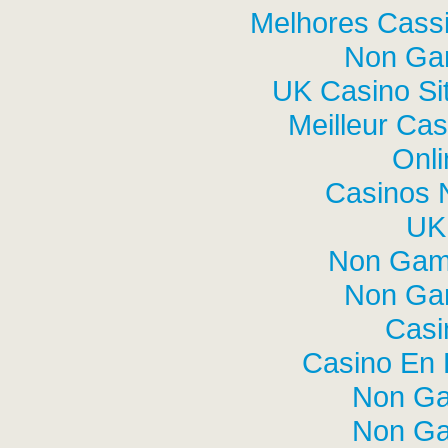
Melhores Cassi
Non Ga
UK Casino Si
Meilleur Cas
Onli
Casinos 
UK 
Non Gam
Non Ga
Casi
Casino En L
Non Ga
Non Ga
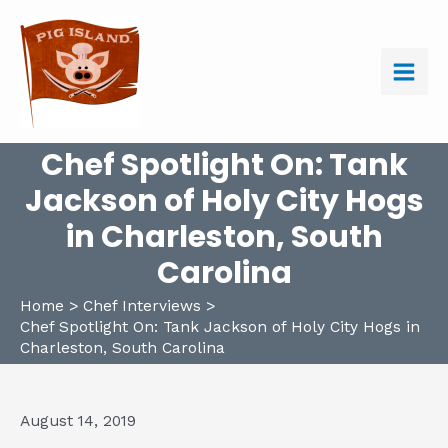
Skip
to
content
Main
Men
Chef Spotlight On: Tank
Jackson of Holy City Hogs
in Charleston, South
Carolina
Home
Chef Interviews
Chef Spotlight On: Tank Jackson of Holy City Hogs in
Charleston, South Carolina
August 14, 2019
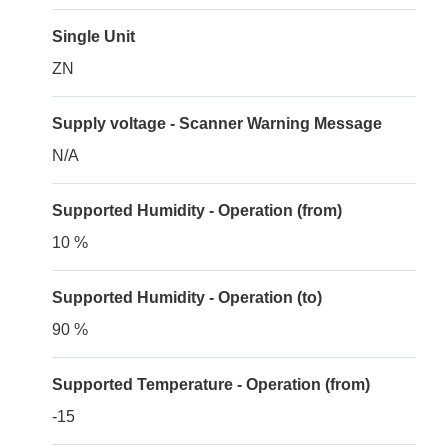
Single Unit
ZN
Supply voltage - Scanner Warning Message
N/A
Supported Humidity - Operation (from)
10 %
Supported Humidity - Operation (to)
90 %
Supported Temperature - Operation (from)
-15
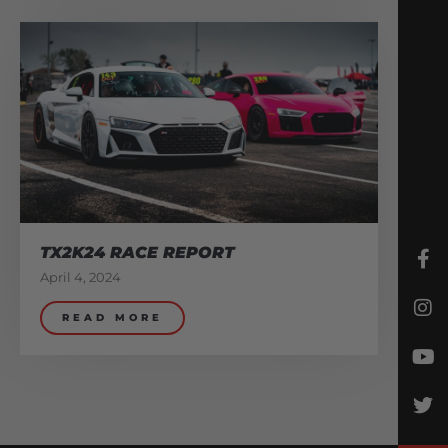
TX2K24 RACE REPORT
April 4, 2024
READ MORE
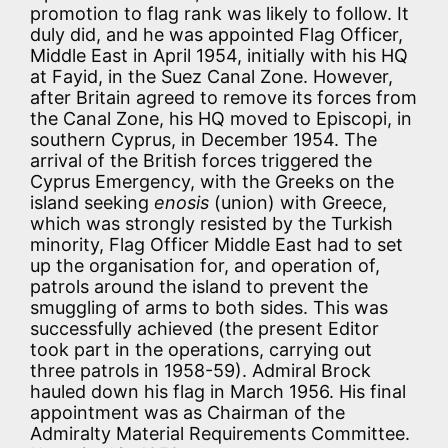
promotion to flag rank was likely to follow. It
duly did, and he was appointed Flag Officer,
Middle East in April 1954, initially with his HQ
at Fayid, in the Suez Canal Zone. However,
after Britain agreed to remove its forces from
the Canal Zone, his HQ moved to Episcopi, in
southern Cyprus, in December 1954. The
arrival of the British forces triggered the
Cyprus Emergency, with the Greeks on the
island seeking
enosis
(union) with Greece,
which was strongly resisted by the Turkish
minority, Flag Officer Middle East had to set
up the organisation for, and operation of,
patrols around the island to prevent the
smuggling of arms to both sides. This was
successfully achieved (the present Editor
took part in the operations, carrying out
three patrols in 1958-59). Admiral Brock
hauled down his flag in March 1956. His final
appointment was as Chairman of the
Admiralty Material Requirements Committee.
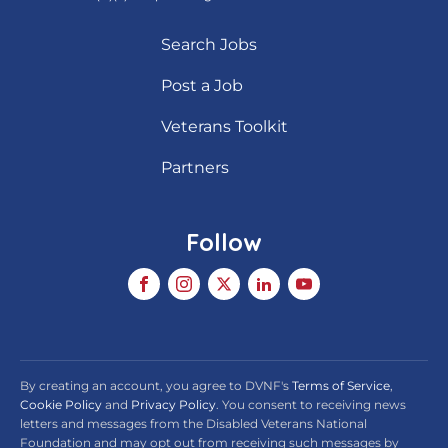
Search Jobs
Post a Job
Veterans Toolkit
Partners
Follow
By creating an account, you agree to DVNF's
Terms of Service
,
Cookie Policy
and
Privacy Policy
. You consent to receiving news
letters and messages from the Disabled Veterans National
Foundation and may opt out from receiving such messages by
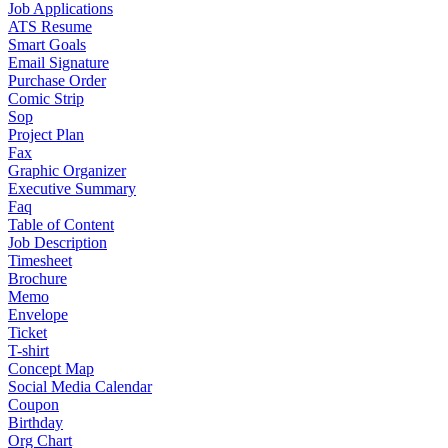
Job Applications
ATS Resume
Smart Goals
Email Signature
Purchase Order
Comic Strip
Sop
Project Plan
Fax
Graphic Organizer
Executive Summary
Faq
Table of Content
Job Description
Timesheet
Brochure
Memo
Envelope
Ticket
T-shirt
Concept Map
Social Media Calendar
Coupon
Birthday
Org Chart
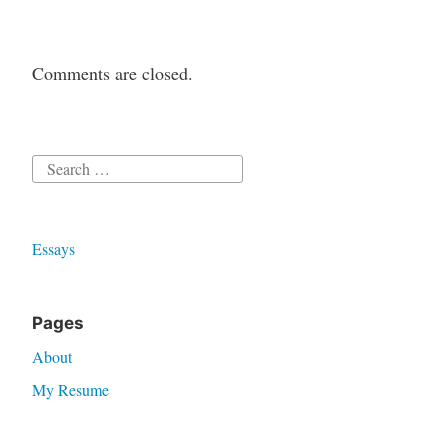
Comments are closed.
Search
for:
Essays
Pages
About
My Resume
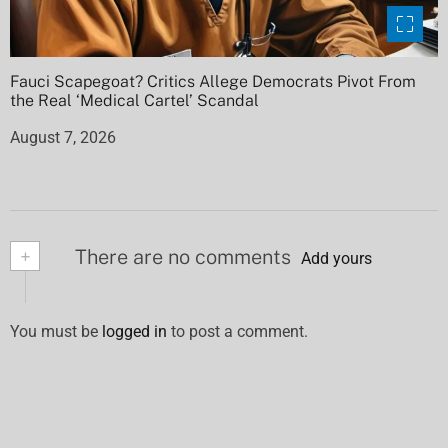
Fauci Scapegoat? Critics Allege Democrats Pivot From
the Real ‘Medical Cartel’ Scandal
August 7, 2026
+
There are no comments
Add yours
You must be
logged in
to post a comment.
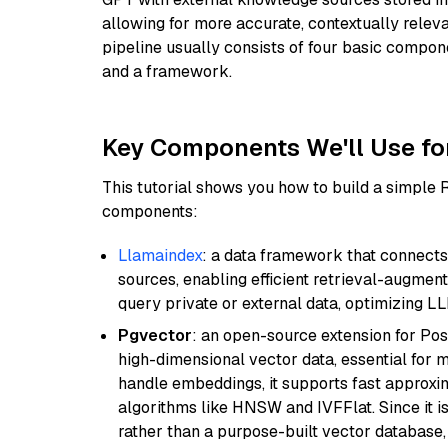
allowing for more accurate, contextually relev
pipeline usually consists of four basic compo
and a framework.
Key Components We'll Use fo
This tutorial shows you how to build a simple
components:
Llamaindex
: a data framework that connects
sources, enabling efficient retrieval-augment
query private or external data, optimizing LL
Pgvector
: an open-source extension for Pos
high-dimensional vector data, essential for 
handle embeddings, it supports fast approx
algorithms like HNSW and IVFFlat. Since it is
rather than a purpose-built vector database, 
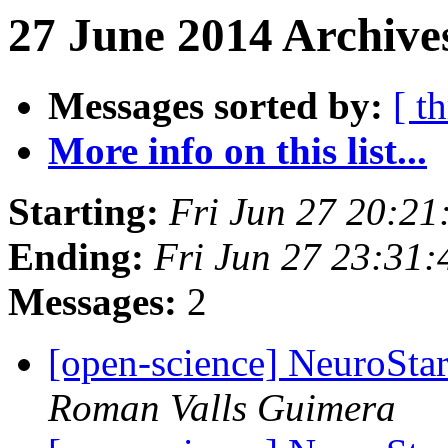
27 June 2014 Archive
Messages sorted by:
[ t
More info on this list...
Starting:
Fri Jun 27 20:2
Ending:
Fri Jun 27 23:31
Messages:
2
[open-science] NeuroStar
Roman Valls Guimera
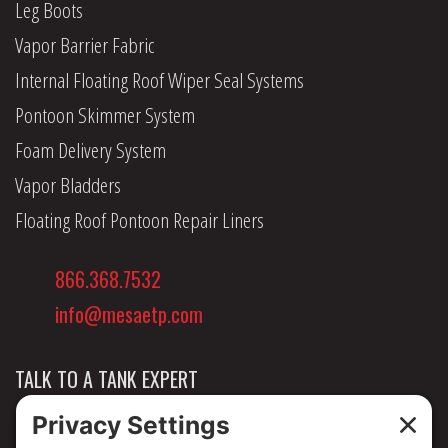
Leg Boots
Vapor Barrier Fabric
Internal Floating Roof Wiper Seal Systems
Pontoon Skimmer System
Foam Delivery System
Vapor Bladders
Floating Roof Pontoon Repair Liners
866.368.7532
info@mesaetp.com
TALK TO A TANK EXPERT
NEWS & INSIGHTS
————————
Where a picture appears in the data, omit it; restate the rest word for word.

RESPONSE AREA
Melhores Cassi
Non Ga
UK Casino Si
Meilleur Cas
Onli
Casinos 
UK 
Non Gam
Non Ga
Casi
Casino En L
Non Ga
Non Ga
Skip
to
content
Main
Men
Chef Spotlight On: Tank
Jackson of Holy City Hogs
in Charleston, South
Carolina
Home
Chef Interviews
Chef Spotlight On: Tank Jackson of Holy City Hogs in
Charleston, South Carolina
August 14, 2019
Single Unit
ZN
Supply voltage - Scanner Warning Message
N/A
Supported Humidity - Operation (from)
10 %
Supported Humidity - Operation (to)
90 %
Supported Temperature - Operation (from)
-15
TX2K24 RACE REPORT
April 4, 2024
READ MORE
promotion to flag rank was likely to follow. It
duly did, and he was appointed Flag Officer,
Middle East in April 1954, initially with his HQ
at Fayid, in the Suez Canal Zone. However,
after Britain agreed to remove its forces from
the Canal Zone, his HQ moved to Episcopi, in
southern Cyprus, in December 1954. The
arrival of the British forces triggered the
Cyprus Emergency, with the Greeks on the
island seeking
enosis
(union) with Greece,
which was strongly resisted by the Turkish
minority, Flag Officer Middle East had to set
up the organisation for, and operation of,
patrols around the island to prevent the
smuggling of arms to both sides. This was
successfully achieved (the present Editor
took part in the operations, carrying out
three patrols in 1958-59). Admiral Brock
hauled down his flag in March 1956. His final
appointment was as Chairman of the
Admiralty Material Requirements Committee.
Search Jobs
Post a Job
Veterans Toolkit
Partners
Follow
By creating an account, you agree to DVNF's
Terms of Service
,
Cookie Policy
and
Privacy Policy
. You consent to receiving news
letters and messages from the Disabled Veterans National
Foundation and may opt out from receiving such messages by
Job Applications
ATS Resume
Smart Goals
Email Signature
Purchase Order
Comic Strip
Sop
Project Plan
Fax
Graphic Organizer
Executive Summary
Faq
Table of Content
Job Description
Timesheet
Brochure
Memo
Envelope
Ticket
T-shirt
Concept Map
Social Media Calendar
Coupon
Birthday
Org Chart
Comments are closed.
Search
for:
Essays
Pages
About
My Resume
Fauci Scapegoat? Critics Allege Democrats Pivot From
the Real ‘Medical Cartel’ Scandal
August 7, 2026
+
There are no comments
Add yours
You must be
logged in
to post a comment.
allowing for more accurate, contextually relev
pipeline usually consists of four basic compo
and a framework.
Key Components We'll Use fo
This tutorial shows you how to build a simple
components:
Llamaindex
: a data framework that connects
sources, enabling efficient retrieval-augment
query private or external data, optimizing LL
Pgvector
: an open-source extension for Pos
high-dimensional vector data, essential for 
handle embeddings, it supports fast approx
algorithms like HNSW and IVFFlat. Since it is
rather than a purpose-built vector database, 
27 June 2014 Archive
Messages sorted by:
[ t
More info on this list...
Starting:
Fri Jun 27 20:2
Ending:
Fri Jun 27 23:31
Messages:
2
[open-science] NeuroStar
Roman Valls Guimera
Leg Boots
Vapor Barrier Fabric
Internal Floating Roof Wiper Seal Systems
Pontoon Skimmer System
Foam Delivery System
Vapor Bladders
Floating Roof Pontoon Repair Liners
866.368.7532
info@mesaetp.com
TALK TO A TANK EXPERT
NEWS & INSIGHTS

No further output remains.